The pioneer himself may have fulfilled his hopes to some extent, been pleased, and even been celebrated as a historical figure of the village—but what recompense have the many poor people received, those transient immigrants who fulfilled the final and most necessary condition of his enterprise?
Though they were indispensable to the pioneers, even now, nearly twenty years later, they remained just as poor.
They merely lived in perpetual poverty, forgotten until they died.
I had to do something for the many poor people who had existed since my grandfather’s time. The guilt of having turned a blind eye out of cowardice to all that I should have done until then had made my heart deeply humble toward the farmers.
It was the day after Jinsuke’s child had played a prank on me.
Having awakened earlier than usual and made a round of the fields, how deeply I was comforted by the faint rosy mist enveloping heaven and earth, the morning dew splashing against my bare feet and the vivid touch of weeds, the scent of crops and trees at dawn!
In this exceedingly pleasant mood, while being laughed at by the maid as I built a fire in the large hearth or pulled up vegetables I didn’t need, a woman came calling in the earthen-floored room to the east.
That was Jinsuke’s wife.
Since she told me to come out, when I went out to look, she—wearing work clothes with her hair wildly disheveled—was standing barefoot.
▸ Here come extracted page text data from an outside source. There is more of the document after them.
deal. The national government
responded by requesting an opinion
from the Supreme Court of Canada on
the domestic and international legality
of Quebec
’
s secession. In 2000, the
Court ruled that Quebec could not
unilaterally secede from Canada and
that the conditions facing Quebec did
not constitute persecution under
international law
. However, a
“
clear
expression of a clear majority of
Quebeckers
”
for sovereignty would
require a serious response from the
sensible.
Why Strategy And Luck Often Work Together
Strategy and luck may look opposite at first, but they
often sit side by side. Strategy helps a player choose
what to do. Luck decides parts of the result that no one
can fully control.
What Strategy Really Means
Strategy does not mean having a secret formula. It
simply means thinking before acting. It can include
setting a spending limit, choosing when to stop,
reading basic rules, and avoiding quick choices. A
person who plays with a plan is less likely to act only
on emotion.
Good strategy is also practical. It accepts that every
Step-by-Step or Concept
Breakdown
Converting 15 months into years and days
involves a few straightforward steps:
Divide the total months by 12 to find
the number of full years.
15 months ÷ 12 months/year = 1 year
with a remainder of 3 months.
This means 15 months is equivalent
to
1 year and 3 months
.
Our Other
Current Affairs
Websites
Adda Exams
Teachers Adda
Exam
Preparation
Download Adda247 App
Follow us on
When the woman saw my face,
“Good morning to you.
“Yesterday, well, seems our brats went and committed some unthinkable rudeness, you know.”
“I’ve come to apologize.”
“Here!”
“You should come out and apologize properly—”
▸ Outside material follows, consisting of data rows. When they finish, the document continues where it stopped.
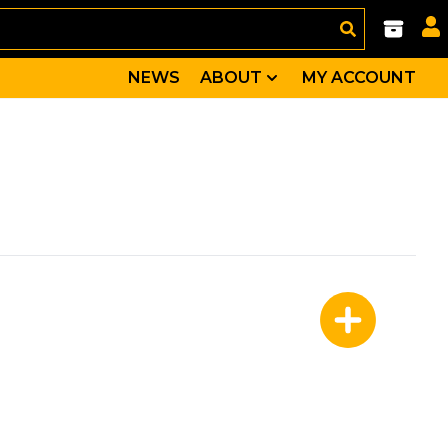
NEWS
ABOUT
MY ACCOUNT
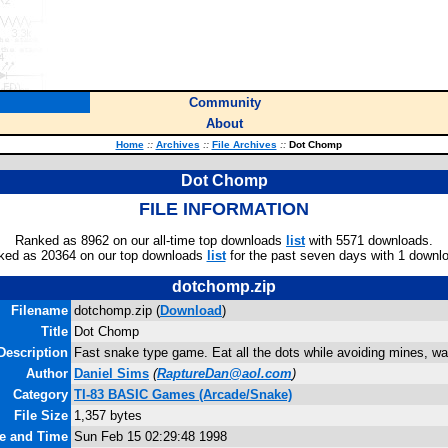
Community
About
Home
::
Archives
::
File Archives
::
Dot Chomp
Dot Chomp
FILE INFORMATION
Ranked as 8962 on our all-time top downloads
list
with 5571 downloads.
ked as 20364 on our top downloads
list
for the past seven days with 1 downl
dotchomp.zip
Filename
dotchomp.zip (
Download
)
Title
Dot Chomp
Description
Fast snake type game. Eat all the dots while avoiding mines, wal
Author
Daniel Sims
(
RaptureDan@aol.com
)
Category
TI-83 BASIC Games (Arcade/Snake)
File Size
1,357 bytes
te and Time
Sun Feb 15 02:29:48 1998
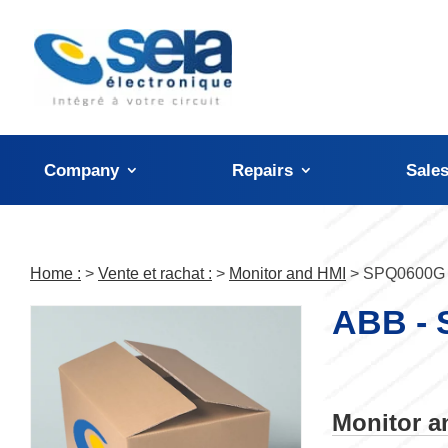
Cookies management panel
Company
Repairs
Sale
Home :
>
Vente et rachat :
>
Monitor and HMI
> SPQ0600G
ABB -
Monitor 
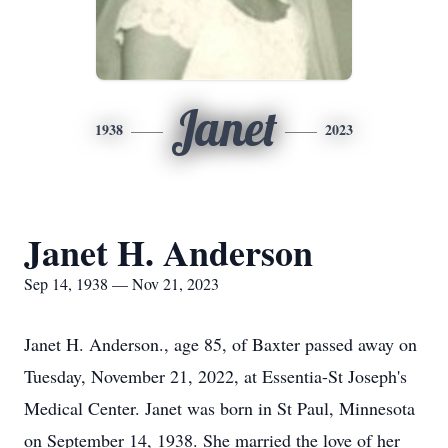
Janet
1938
2023
Janet H. Anderson
Sep 14, 1938 — Nov 21, 2023
Janet H. Anderson., age 85, of Baxter passed away on
Tuesday, November 21, 2022, at Essentia-St Joseph's
Medical Center. Janet was born in St Paul, Minnesota
on September 14, 1938. She married the love of her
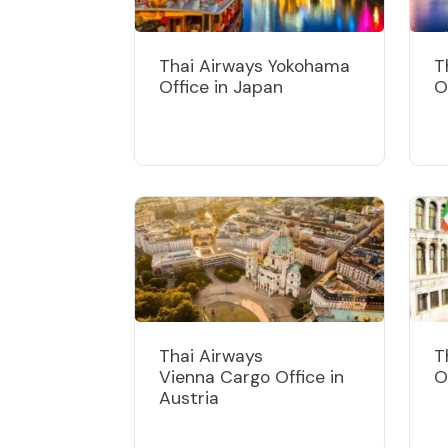
Thai Airways Yokohama
T
Office in Japan
O
Thai Airways
T
Vienna Cargo Office in
O
Austria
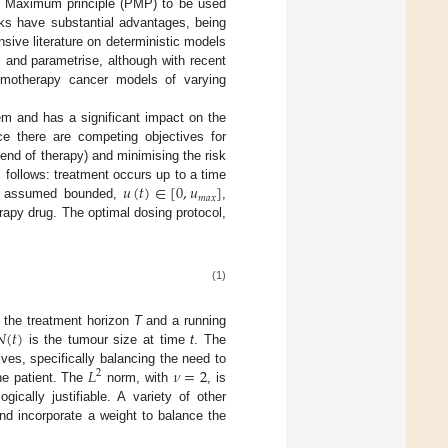
’s Maximum principle (PMP) to be used
rks have substantial advantages, being
nsive literature on deterministic models
 and parametrise, although with recent
hemotherapy cancer models of varying
lem and has a significant impact on the
nce there are competing objectives for
end of therapy) and minimising the risk
𝑢
(
𝑡
)
∈
[
0
,
𝑢
]
s follows: treatment occurs up to a time
𝑚
𝑎
𝑥
s assumed bounded,
,
apy drug. The optimal dosing protocol,
(1)
𝑁
(
𝑡
)
 the treatment horizon
T
and a running
is the tumour size at time
t
. The
𝐿
𝜈
=
2
ves, specifically balancing the need to
2
he patient. The
norm, with
, is
ically justifiable. A variety of other
nd incorporate a weight to balance the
As she said this and reached her hand behind her, a boy was unexpectedly pulled out from the shadow of her broad back.
He kept silent and looked down.
Without blushing, without fidgeting, and without showing the slightest sign of relying on his mother, he stood resignedly.
The woman, while casting a complicated glance toward the child, kept repeating over and over for forgiveness—even going so far as to say, “Our children are no better than beasts, so please punish him by giving him a good thrashing.”
However, I absolutely detest being apologized to excessively by others.
When they lay everything bare before me like that, I end up feeling ashamed of myself.
Somehow it makes me feel like I’ve become some sort of tyrant, until I inevitably turn into the “you good-for-nothing” my mother always berates me as being.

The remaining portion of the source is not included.